_EXERCISE DESCRIPTION_: Copy all lines of the listing that include the string "time".
START RECORDS SUPPLIED
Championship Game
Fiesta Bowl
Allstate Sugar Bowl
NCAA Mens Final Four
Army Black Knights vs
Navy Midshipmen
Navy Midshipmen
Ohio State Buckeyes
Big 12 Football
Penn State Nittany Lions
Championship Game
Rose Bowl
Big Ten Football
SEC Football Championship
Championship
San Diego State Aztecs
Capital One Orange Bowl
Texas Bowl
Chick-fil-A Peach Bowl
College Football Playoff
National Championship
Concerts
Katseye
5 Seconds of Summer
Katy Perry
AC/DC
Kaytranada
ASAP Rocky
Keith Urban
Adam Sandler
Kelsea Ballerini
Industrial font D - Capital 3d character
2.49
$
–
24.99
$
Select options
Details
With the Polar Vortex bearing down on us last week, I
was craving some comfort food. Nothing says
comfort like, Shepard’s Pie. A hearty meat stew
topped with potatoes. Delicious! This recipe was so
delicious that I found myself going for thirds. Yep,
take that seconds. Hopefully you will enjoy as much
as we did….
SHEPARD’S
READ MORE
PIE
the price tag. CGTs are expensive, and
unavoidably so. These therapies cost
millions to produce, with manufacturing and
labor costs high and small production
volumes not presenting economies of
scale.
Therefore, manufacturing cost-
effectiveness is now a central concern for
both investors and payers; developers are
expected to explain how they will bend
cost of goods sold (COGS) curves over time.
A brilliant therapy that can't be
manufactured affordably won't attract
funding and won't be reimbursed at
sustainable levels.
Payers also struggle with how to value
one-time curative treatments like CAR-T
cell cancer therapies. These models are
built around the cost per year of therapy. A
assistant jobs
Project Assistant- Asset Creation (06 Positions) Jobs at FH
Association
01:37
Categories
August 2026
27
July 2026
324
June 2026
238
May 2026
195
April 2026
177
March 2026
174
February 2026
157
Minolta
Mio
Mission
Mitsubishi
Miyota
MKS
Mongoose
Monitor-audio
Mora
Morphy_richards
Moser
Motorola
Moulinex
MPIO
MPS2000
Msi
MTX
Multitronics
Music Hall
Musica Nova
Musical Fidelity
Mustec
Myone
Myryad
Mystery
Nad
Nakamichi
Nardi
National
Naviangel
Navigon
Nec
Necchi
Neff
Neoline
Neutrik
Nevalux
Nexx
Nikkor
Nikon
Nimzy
END RECORDS SUPPLIED
START RECORDS SUPPLIED
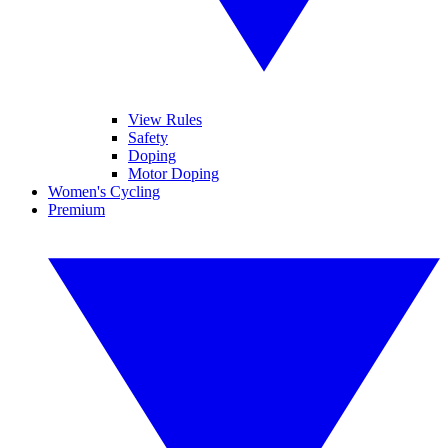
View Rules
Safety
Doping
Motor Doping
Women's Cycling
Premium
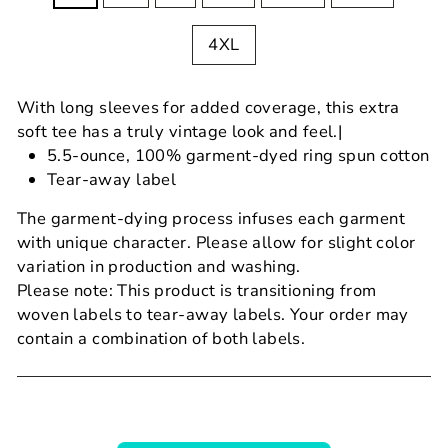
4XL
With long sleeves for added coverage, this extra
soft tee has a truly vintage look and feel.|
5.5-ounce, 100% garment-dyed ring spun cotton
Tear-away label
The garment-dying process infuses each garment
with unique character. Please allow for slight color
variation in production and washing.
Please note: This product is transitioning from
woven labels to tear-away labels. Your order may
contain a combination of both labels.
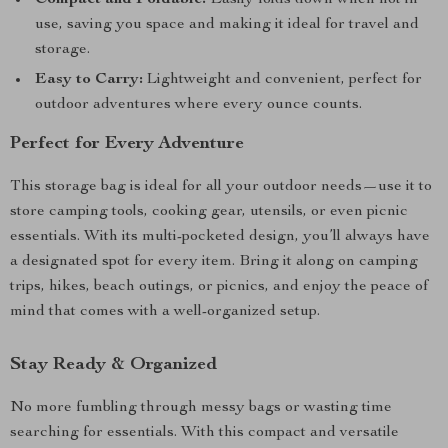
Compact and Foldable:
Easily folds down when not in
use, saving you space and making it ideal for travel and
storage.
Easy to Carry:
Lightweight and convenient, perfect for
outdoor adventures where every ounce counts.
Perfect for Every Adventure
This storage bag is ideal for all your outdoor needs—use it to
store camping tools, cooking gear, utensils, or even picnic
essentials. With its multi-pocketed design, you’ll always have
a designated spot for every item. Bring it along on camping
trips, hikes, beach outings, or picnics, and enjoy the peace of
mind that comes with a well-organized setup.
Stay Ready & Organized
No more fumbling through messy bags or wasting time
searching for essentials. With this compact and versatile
END RECORDS SUPPLIED
START RECORDS SUPPLIED
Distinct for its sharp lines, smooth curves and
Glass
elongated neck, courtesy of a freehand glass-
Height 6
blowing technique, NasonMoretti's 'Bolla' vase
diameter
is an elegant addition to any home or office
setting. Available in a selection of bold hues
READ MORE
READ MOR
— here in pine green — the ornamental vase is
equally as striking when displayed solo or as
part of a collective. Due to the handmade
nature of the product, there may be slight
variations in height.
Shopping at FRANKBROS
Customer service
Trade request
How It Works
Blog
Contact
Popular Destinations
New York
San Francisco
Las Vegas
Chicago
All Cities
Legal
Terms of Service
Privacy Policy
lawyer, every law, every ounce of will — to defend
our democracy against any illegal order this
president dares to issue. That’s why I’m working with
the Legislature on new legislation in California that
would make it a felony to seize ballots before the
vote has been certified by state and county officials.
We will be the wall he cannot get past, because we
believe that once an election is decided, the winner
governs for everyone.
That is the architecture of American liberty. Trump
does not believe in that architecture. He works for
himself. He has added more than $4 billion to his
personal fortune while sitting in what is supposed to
END RECORDS SUPPLIED
_RESULT_:
cost of goods sold (COGS) curves over time.
one-time curative treatments like CAR-T
No more fumbling through messy bags or wasting time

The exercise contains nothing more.